If the \[{p^{th}},{q^{th}},{r^{th}}\] terms of a H.P. be a, b, c respectively, prove that \[(q - r)bc + (r - p)ca + (p - q)ab = 0\]

Answer 1

Hint: In this question, we have to find the number of terms in the harmonic progression.
First we need to find out the respective terms of a harmonic progression using the $n^{th}$ formula of a H.P., then putting these in the left hand side we will get the required solution.

Formula used: The $n^{th}$ term of the H.P. is represented by \[\dfrac{1}{{x + (n - 1)d}}\]
Where x is the first term, and d is the common difference between the terms and n is the number of terms in the G.P.
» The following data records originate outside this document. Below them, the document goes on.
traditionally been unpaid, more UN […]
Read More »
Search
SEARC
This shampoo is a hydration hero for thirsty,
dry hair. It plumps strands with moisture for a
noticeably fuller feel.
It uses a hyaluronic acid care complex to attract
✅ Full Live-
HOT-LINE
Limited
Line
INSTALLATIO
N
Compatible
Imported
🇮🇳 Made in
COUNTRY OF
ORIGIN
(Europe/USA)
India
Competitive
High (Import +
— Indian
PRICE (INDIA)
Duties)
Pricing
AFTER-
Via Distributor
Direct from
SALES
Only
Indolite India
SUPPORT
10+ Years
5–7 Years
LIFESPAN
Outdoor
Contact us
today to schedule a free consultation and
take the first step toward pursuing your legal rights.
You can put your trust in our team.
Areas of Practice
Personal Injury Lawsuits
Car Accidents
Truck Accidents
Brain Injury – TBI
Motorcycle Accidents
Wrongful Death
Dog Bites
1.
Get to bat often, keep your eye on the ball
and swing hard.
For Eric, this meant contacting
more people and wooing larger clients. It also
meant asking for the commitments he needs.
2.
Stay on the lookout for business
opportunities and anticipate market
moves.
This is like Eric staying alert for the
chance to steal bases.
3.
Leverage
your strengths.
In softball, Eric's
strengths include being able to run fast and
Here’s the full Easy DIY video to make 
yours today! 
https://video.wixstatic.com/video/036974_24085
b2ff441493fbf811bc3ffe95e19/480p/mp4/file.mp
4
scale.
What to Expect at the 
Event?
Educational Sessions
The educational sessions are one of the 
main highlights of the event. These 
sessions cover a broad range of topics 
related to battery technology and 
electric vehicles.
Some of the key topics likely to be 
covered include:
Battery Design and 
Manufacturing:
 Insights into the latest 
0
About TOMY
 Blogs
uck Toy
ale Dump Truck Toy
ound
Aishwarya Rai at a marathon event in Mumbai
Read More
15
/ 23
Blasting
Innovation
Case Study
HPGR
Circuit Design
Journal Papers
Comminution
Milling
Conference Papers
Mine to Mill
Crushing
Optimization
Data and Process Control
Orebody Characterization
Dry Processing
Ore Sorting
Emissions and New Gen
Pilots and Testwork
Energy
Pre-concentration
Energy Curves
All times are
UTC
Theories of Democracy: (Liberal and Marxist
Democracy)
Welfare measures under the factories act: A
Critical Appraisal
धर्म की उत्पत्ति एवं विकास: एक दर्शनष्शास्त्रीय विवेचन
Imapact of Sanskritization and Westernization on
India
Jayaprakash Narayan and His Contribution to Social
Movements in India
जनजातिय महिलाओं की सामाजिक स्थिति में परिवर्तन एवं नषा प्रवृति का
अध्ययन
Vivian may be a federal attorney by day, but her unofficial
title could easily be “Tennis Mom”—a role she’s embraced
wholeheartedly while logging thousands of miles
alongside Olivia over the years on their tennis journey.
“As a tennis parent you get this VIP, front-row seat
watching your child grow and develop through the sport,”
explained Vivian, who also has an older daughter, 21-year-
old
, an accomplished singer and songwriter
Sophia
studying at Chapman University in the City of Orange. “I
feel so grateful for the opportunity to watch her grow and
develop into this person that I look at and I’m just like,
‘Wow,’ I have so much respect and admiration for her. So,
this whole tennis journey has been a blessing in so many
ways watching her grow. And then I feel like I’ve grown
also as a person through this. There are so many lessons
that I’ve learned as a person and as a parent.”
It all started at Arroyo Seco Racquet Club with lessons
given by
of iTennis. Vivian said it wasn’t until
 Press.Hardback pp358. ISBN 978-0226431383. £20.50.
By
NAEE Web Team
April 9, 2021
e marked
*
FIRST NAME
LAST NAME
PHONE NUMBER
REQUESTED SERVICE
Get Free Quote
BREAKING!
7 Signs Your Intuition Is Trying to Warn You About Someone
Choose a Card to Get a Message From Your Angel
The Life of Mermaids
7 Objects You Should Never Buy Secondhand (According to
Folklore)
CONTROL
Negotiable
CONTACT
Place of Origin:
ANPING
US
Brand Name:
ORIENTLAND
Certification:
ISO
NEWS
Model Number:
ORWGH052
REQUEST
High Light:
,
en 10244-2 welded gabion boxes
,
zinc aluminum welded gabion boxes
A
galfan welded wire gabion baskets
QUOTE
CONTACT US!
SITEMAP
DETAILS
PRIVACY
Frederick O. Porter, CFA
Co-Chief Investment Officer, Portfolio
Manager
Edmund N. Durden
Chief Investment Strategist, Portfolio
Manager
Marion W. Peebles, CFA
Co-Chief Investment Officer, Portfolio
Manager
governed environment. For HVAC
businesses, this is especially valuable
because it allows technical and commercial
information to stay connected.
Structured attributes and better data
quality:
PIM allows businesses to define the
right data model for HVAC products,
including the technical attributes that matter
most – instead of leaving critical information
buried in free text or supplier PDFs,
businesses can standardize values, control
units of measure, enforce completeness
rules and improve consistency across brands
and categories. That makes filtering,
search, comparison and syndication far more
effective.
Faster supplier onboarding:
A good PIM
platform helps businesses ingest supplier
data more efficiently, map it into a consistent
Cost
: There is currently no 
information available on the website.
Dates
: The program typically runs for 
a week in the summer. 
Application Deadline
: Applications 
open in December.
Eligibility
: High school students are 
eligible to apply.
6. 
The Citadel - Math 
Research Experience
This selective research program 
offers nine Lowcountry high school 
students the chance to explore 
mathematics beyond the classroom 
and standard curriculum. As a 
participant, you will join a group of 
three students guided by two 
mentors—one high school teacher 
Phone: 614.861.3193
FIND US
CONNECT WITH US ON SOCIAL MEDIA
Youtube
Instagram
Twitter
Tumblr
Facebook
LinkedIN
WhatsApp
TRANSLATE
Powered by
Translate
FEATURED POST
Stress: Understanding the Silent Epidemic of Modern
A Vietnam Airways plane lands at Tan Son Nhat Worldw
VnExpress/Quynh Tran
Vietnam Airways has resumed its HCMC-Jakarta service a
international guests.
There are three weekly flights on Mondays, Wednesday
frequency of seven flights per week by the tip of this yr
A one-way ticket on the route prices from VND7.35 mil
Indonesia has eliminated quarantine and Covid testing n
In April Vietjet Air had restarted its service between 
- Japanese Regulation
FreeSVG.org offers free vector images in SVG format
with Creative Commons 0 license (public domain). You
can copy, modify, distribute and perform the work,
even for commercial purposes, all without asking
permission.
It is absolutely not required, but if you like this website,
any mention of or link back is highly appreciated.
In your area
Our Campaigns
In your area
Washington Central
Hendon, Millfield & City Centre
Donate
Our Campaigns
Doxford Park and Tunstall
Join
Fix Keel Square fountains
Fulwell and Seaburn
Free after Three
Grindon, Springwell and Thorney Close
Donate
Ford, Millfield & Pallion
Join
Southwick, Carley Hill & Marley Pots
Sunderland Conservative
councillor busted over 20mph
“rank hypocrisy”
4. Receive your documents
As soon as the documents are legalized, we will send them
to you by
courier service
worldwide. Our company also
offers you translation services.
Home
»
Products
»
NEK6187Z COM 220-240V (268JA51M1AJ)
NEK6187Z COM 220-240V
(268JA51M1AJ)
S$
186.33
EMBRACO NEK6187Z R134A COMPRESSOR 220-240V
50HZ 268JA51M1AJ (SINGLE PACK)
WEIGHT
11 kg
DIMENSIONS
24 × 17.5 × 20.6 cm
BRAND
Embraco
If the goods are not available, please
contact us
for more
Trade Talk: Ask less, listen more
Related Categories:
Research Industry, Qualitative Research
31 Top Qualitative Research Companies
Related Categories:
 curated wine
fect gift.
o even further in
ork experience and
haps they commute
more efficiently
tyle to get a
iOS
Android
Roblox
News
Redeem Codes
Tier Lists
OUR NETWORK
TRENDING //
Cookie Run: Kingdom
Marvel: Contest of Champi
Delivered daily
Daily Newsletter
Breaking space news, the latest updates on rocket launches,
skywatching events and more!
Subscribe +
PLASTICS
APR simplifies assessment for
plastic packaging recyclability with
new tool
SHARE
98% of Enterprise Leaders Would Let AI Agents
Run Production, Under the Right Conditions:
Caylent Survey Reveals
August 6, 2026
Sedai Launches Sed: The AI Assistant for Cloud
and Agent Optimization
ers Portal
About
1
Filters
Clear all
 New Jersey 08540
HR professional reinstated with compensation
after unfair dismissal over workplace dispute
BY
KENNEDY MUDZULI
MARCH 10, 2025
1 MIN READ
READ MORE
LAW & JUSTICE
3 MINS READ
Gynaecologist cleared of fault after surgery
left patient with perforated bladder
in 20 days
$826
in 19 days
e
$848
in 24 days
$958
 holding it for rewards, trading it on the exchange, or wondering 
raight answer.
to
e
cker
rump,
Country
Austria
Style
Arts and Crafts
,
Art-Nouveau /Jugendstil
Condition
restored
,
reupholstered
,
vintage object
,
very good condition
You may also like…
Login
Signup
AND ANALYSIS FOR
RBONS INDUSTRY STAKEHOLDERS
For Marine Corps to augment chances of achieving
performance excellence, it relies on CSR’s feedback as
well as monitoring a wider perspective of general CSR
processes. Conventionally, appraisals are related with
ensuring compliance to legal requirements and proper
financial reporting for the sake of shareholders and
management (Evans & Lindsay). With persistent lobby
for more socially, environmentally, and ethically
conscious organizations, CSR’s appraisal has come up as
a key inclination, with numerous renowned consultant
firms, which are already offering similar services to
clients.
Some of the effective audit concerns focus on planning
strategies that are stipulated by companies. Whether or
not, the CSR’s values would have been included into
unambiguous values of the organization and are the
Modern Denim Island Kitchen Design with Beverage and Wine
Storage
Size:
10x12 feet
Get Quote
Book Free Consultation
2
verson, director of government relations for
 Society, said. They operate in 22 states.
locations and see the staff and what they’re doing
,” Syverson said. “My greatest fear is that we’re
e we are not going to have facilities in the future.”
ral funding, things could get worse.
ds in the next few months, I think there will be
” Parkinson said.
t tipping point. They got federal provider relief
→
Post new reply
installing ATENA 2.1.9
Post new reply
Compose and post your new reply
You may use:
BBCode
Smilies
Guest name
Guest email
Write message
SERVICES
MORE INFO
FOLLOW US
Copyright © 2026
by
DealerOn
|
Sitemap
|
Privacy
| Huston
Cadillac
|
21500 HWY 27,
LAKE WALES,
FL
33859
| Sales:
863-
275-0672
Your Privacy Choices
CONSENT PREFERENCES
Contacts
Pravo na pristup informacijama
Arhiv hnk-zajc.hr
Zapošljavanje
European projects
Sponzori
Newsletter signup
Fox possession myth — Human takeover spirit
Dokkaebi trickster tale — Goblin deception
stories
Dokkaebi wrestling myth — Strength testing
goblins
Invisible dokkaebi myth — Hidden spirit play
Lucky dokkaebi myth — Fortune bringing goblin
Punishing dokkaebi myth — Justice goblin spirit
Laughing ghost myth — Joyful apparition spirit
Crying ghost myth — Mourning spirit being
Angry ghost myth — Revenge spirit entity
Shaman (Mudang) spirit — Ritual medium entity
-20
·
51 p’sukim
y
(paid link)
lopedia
Complete step-by-step answer:
It is given that, the \[{p^{th}},{q^{th}},{r^{th}}\] terms of a H.P. be a, b, c respectively.
We need to prove that, \[(q - r)bc + (r - p)ca + (p - q)ab = 0\]
Using the formula for the $n^{th}$ term of the H.P. we get,
\[{a_n} = \dfrac{1}{{x + (n - 1)d}}\], Where x is the first term, and d is the common difference between the terms and n is the number of terms in the G.P.
Thus the \[{p^{th}}\] term of the H.P. is \[{a_p} = \dfrac{1}{{x + (p - 1)d}}\].
We have the \[{p^{th}}\] term of the H.P. is a.
Therefore \[a = \dfrac{1}{{x + (p - 1)d}}\].
That is \[x + \left( {p - 1} \right)d = \dfrac{1}{a}\]………………...i)
The \[{q^{th}}\] term of the H.P. is \[{a_q} = \dfrac{1}{{x + (q - 1)d}}\].
We have the \[{q^{th}}\] term of the H.P. is b.
Therefore \[b = \dfrac{1}{{x + (q - 1)d}}\].
i.e. \[x + \left( {q - 1} \right)d = \dfrac{1}{b}\]..............….ii)
The \[{r^{th}}\] term of the H.P. is \[{a_r} = \dfrac{1}{{x + (r - 1)d}}\].
We have the \[{r^{th}}\] term of the H.P. is c.
Therefore \[c = \dfrac{1}{{x + (r - 1)d}}\].
That is \[x + \left( {r - 1} \right)d = \dfrac{1}{c}\].............…..iii)
Subtracting i) and ii) we get,
$\Rightarrow$\[\left( {p - 1} \right)d - \left( {q - 1} \right)d = \dfrac{1}{a} - \dfrac{1}{b}\]
$\Rightarrow$\[pd - d - qd + d = \dfrac{{b - a}}{{ab}}\]
By cross multiplication we have,
$\Rightarrow$\[ab\left( {p - q} \right)d = b - a\]……………....iv)
Subtracting ii) and iii) we get,
$\Rightarrow$\[\left( {q - 1} \right)d - \left( {r - 1} \right)d = \dfrac{1}{b} - \dfrac{1}{c}\]
$\Rightarrow$\[qd - d - rd + d = \dfrac{{c - b}}{{bc}}\]
By cross multiplication we have,
$\Rightarrow$\[bc\left( {q - r} \right)d = c - b\]……………....v)
Applying iii) and i) we get,
$\Rightarrow$\[\left( {r - 1} \right)d - \left( {p - 1} \right)d = \dfrac{1}{c} - \dfrac{1}{a}\]
$\Rightarrow$\[rd - d - pd + d = \dfrac{{a - c}}{{ac}}\]
By cross multiplication we have,
$\Rightarrow$\[ac\left( {r - p} \right)d = a - c\]…………….....vi)
Adding iv), v), and vi) we get,
$\Rightarrow$\[ab\left( {p - q} \right)d + bc\left( {q - r} \right)d + ac\left( {r - p} \right)d = b - a + c - b + a - c\]
Solving we get, \[\left\{ {(q - r)bc + (r - p)ca + (p - q)ab} \right\}d = 0\].
Since \[d \ne 0\] thus we get, \[(q - r)bc + (r - p)ca + (p - q)ab = 0\].

\[\therefore (q - r)bc + (r - p)ca + (p - q)ab = 0\](proved).

Note: An arithmetic progression is a sequence of numbers such that the difference of any two successive members is a constant. A geometric progression, also known as a geometric sequence, is a sequence of numbers where each term after the first is found by multiplying the previous one by a fixed, non-one number called the common ratio. A harmonic progression is a type of progression formed by taking the reciprocals of an arithmetic progression.